A perennial complaint within our community is that we exist in a bubble — the phrase used by the Chief Rabbi last year when launching his Ben Azzai programme, which took young Jewish men and women to India.
That programme was itself a response to the problem — and now, in its second year, it will be taking 16 “engaged and outward-facing Jews” to Africa in December. But, although the issue is real, we sometimes overdo the angst.
Visit most Jewish schools and you will see projects that focus far beyond our community. And this week alone we report on two examples of how deeply involved we are beyond the bubble. This summer, 16 FZY members travelled to Ghana to run a camp for 115 local children on a trip arranged with Tzedek UK — an organisation that does superb work and exemplifies the ways in which we focus on the wider world.
And World Jewish Relief, whose work the JC consistently highlights, is now expanding its operations by setting up a dedicated team of volunteers to enable it to react even more speedily to disasters.
In the past 15 years, WJR has provided aid in the aftermath of 21 natural and man-made disasters.
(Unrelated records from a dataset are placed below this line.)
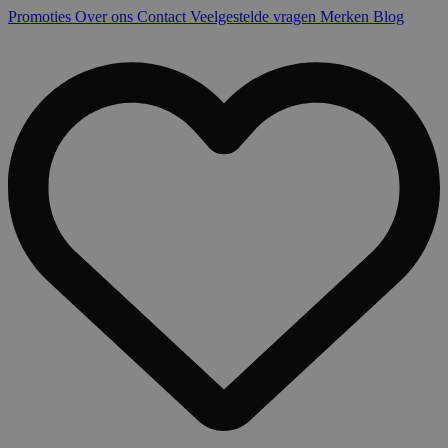
Promoties
Over ons
Contact
Veelgestelde vragen
Merken
Blog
It is, of course, entirely dependent on donations, and our community never fails to deliver the hard cash that enables WJR to do its work. That is no bubble.
Baking for glory
Stacey Hart has survived into episode two of Bake Off — just — with the cry of “I could do better than that” echoing among Jewish bakers up and down the land.
Now, her challenge is to turn those cries into: “Wow — how did she do that?”